By BasisPoint Insight
June 13, 2025 at 8:08 AM IST
With India’s automobile sales at an inflection point, a report by Kotak Institutional Equities suggests that a cut in fuel prices could provide a significantly larger boost to vehicle demand than interest rate reductions.
According to the report a ₹4 per litre cut in fuel prices could reduce the total cost of ownership for two-wheelers and passenger vehicles by up to 3%, while a 100-basis-point cut in interest rates would only reduce ownership costs by 0.5–1%. The implication is clear: if policymakers want to spur consumer spending and revive vehicle demand, slashing petrol and diesel prices offers far more bang for the buck than tweaking repo rates.

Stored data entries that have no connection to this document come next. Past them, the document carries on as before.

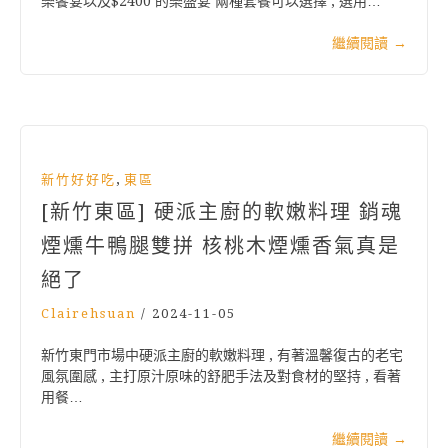
樂饗宴以及$2400 的樂盛宴 兩種套餐可以選擇 , 選用…
繼續閱讀
→
,
新竹好好吃
東區
[新竹東區] 硬派主廚的軟嫩料理 銷魂
煙燻牛鴨腿雙拼 核桃木煙燻香氣真是
絕了
Clairehsuan
/
2024-11-05
新竹東門市場中硬派主廚的軟嫩料理 , 有著溫馨復古的老宅
風氛圍感 , 主打原汁原味的舒肥手法及對食材的堅持 , 看著
用餐…
繼續閱讀
→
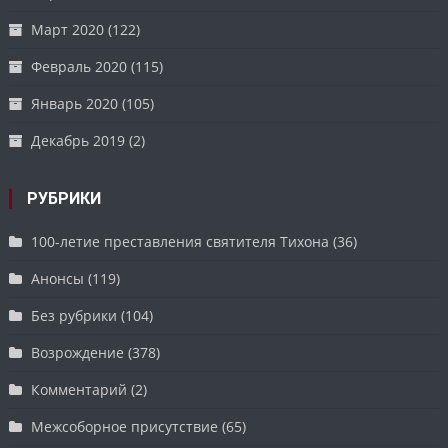
Март 2020
(122)
Февраль 2020
(115)
Январь 2020
(105)
Декабрь 2019
(2)
РУБРИКИ
100-летие преставления святителя Тихона
(36)
Анонсы
(119)
Без рубрики
(104)
Возрождение
(378)
Комментарий
(2)
Межсоборное присутствие
(65)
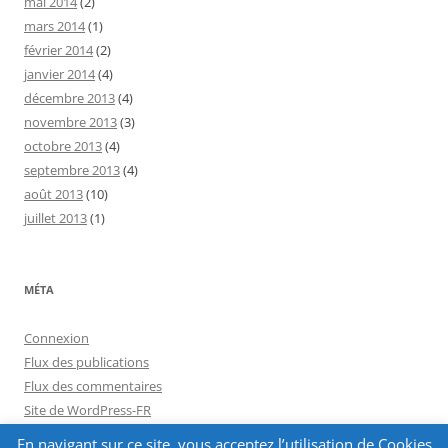
mai 2014
(2)
mars 2014
(1)
février 2014
(2)
janvier 2014
(4)
décembre 2013
(4)
novembre 2013
(3)
octobre 2013
(4)
septembre 2013
(4)
août 2013
(10)
juillet 2013
(1)
MÉTA
Connexion
Flux des publications
Flux des commentaires
Site de WordPress-FR
En navigant sur ce site, vous acceptez l’utilisation de Cookies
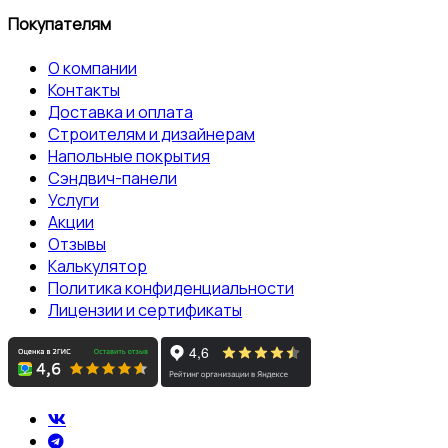
Покупателям
О компании
Контакты
Доставка и оплата
Строителям и дизайнерам
Напольные покрытия
Сэндвич-панели
Услуги
Акции
Отзывы
Калькулятор
Политика конфиденциальности
Лицензии и сертификаты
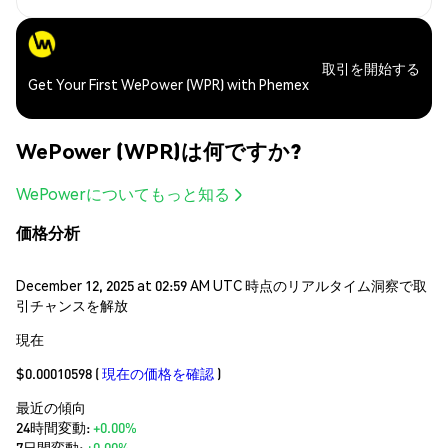
取引を開始する
Get Your First WePower (WPR) with Phemex
WePower (WPR)は何ですか?
WePowerについてもっと知る
価格分析
December 12, 2025 at 02:59 AM UTC 時点のリアルタイム洞察で取
引チャンスを解放
現在
$0.00010598
(
現在の価格を確認
)
最近の傾向
24時間変動:
+0.00%
7日間変動:
+0.00%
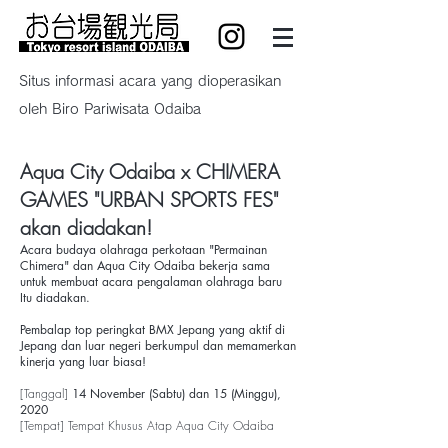
Situs informasi acara yang dioperasikan
oleh Biro Pariwisata Odaiba
Aqua City Odaiba x CHIMERA
GAMES "URBAN SPORTS FES"
akan diadakan!
Acara budaya olahraga perkotaan "Permainan
Chimera" dan Aqua City Odaiba bekerja sama
untuk membuat acara pengalaman olahraga baru
Itu diadakan.
Pembalap top peringkat BMX Jepang yang aktif di
Jepang dan luar negeri berkumpul dan memamerkan
kinerja yang luar biasa!
[Tanggal]
14 November (Sabtu) dan 15 (Minggu),
2020
[Tempat] Tempat Khusus Atap Aqua City Odaiba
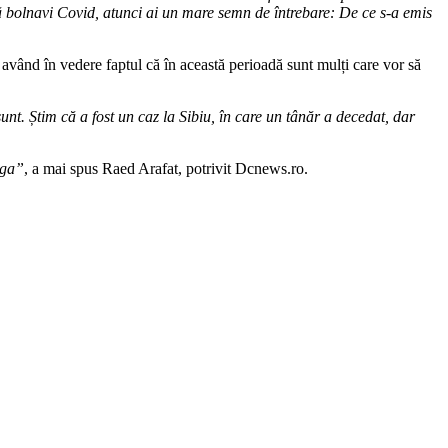
ă bolnavi Covid, atunci ai un mare semn de întrebare: De ce s-a emis
având în vedere faptul că în această perioadă sunt mulți care vor să
nt. Știm că a fost un caz la Sibiu, în care un tânăr a decedat, dar
ega”
, a mai spus Raed Arafat, potrivit Dcnews.ro.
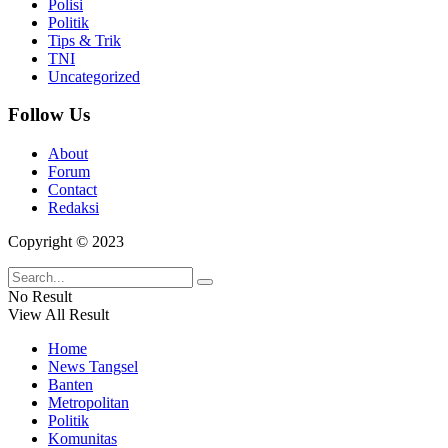
Polisi
Politik
Tips & Trik
TNI
Uncategorized
Follow Us
About
Forum
Contact
Redaksi
Copyright © 2023
No Result
View All Result
Home
News Tangsel
Banten
Metropolitan
Politik
Komunitas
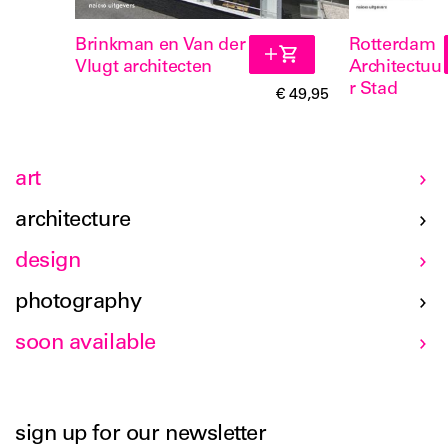
Brinkman en Van der
Rotterdam
Vlugt architecten
Architectuu
r Stad
€ 49,95
art
architecture
design
photography
soon available
sign up for our newsletter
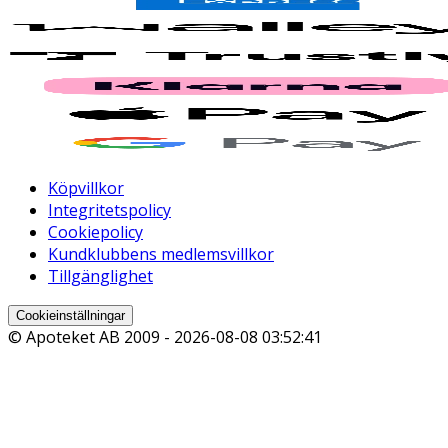
Köpvillkor
Integritetspolicy
Cookiepolicy
Kundklubbens medlemsvillkor
Tillgänglighet
Cookieinställningar
© Apoteket AB 2009 -
2026-08-08 03:52:41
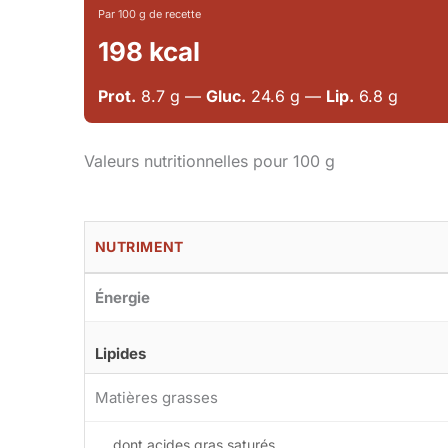
Par 100 g de recette
198 kcal
Prot.
8.7 g —
Gluc.
24.6 g —
Lip.
6.8 g
Valeurs nutritionnelles pour 100 g
NUTRIMENT
Énergie
Lipides
Matières grasses
dont acides gras saturés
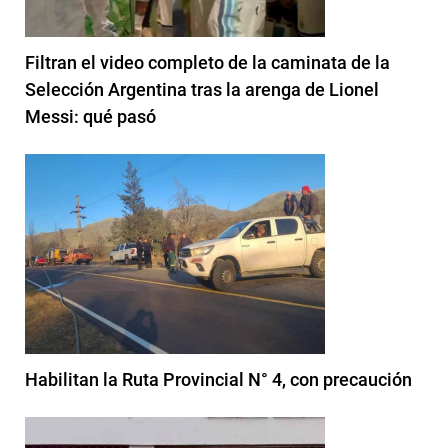
Filtran el video completo de la caminata de la
Selección Argentina tras la arenga de Lionel
Messi: qué pasó
Habilitan la Ruta Provincial N° 4, con precaución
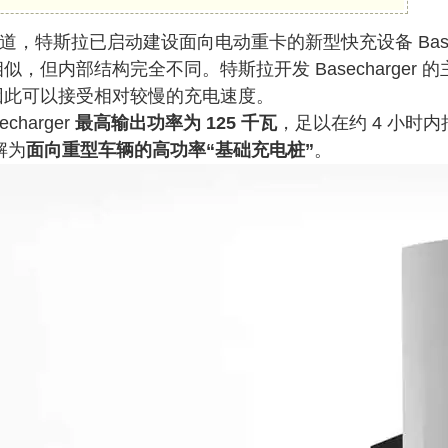
 今日报道，特斯拉已启动建设面向电动重卡的新型快充设备 Ba
，但内部结构完全不同。特斯拉开发 Basecharger 
因此可以接受相对较慢的充电速度。
harger
最高输出功率为 125 千瓦
，足以在约 4 小时内
理解为
面向重型车辆的高功率“基础充电桩”
。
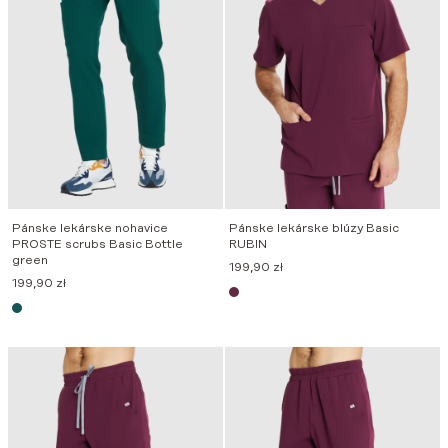
Pánske lekárske nohavice
Pánske lekárske blúzy Basic
PROSTE scrubs Basic Bottle
RUBIN
green
199,90
zł
199,90
zł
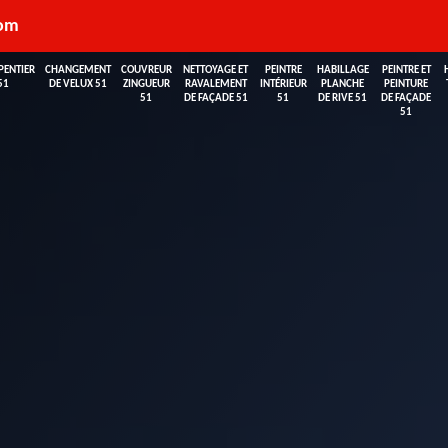
com
PENTIER
CHANGEMENT
COUVREUR
NETTOYAGE ET
PEINTRE
HABILLAGE
PEINTRE ET
51
DE VELUX 51
ZINGUEUR
RAVALEMENT
INTÉRIEUR
PLANCHE
PEINTURE
51
DE FAÇADE 51
51
DE RIVE 51
DE FAÇADE
51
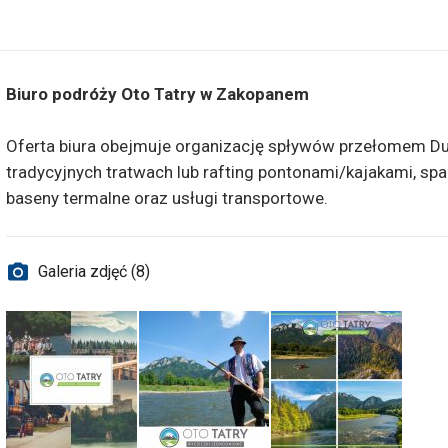
Biuro podróży Oto Tatry w Zakopanem
Oferta biura obejmuje organizację spływów przełomem Duna
tradycyjnych tratwach lub rafting pontonami/kajakami, sp
baseny termalne oraz usługi transportowe.
Galeria zdjęć (8)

The Reserve Bank of India has cut its repo rate by 100 bps since February to boost growth as inflation has stayed below its medium-term target of 4% for the past few months.
In absolute terms, the report shows that the average five-year fuel cost for a Maruti Swift buyer in Delhi is nearly ₹420,000, more than half the vehicle’s ex-showroom price. In contrast, the interest cost over a typical car loan tenure is under ₹110,000. This makes fuel price movements a much stronger lever on consumer behavior than monetary policy actions alone.
“The ownership cost is highly sensitive to retail fuel prices, especially in urban and lower-income segments. A meaningful reduction in fuel rates will immediately lower household outgo,” the report said.
Fiscal Opportunity
The Kotak team estimates that the government can pass on ₹1.1–1.3 trillion in annualised savings to consumers by reducing fuel prices to import parity levels, bringing oil marketing companies’ marketing margins down to a normal ₹3–4 per litre. These savings alone could provide a 0.3% boost to GDP, it said.
Despite falling crude prices, retail petrol and diesel prices have remained high due to elevated margins for OMCs. In 2023-24, these companies reported super-normal profits on the back of high retail fuel prices.
The report also assessed other potential measures such as a cut in GST rates. A full pass-through of the ₹1.2 trillion savings through GST cuts could lower the effective GST rate by just 65 basis points—from 11.5% to 10.9%. However, such indirect benefits are less likely to influence high-cost consumer durable purchases like vehicles.
The report also notes that the government has the fiscal room to implement such a cut. Lower-than-expected capital expenditure on new initiatives like AI and R&D could free up funds. The report recommends a mix of broad-based GST relief and targeted fuel price cuts, particularly in mass consumption categories.
As the RBI holds its ground on rate cuts amid disinflationary trends, the ball may now be in the government's court to complement monetary easing with fiscal moves that directly support consumer pockets—and vehicle sales.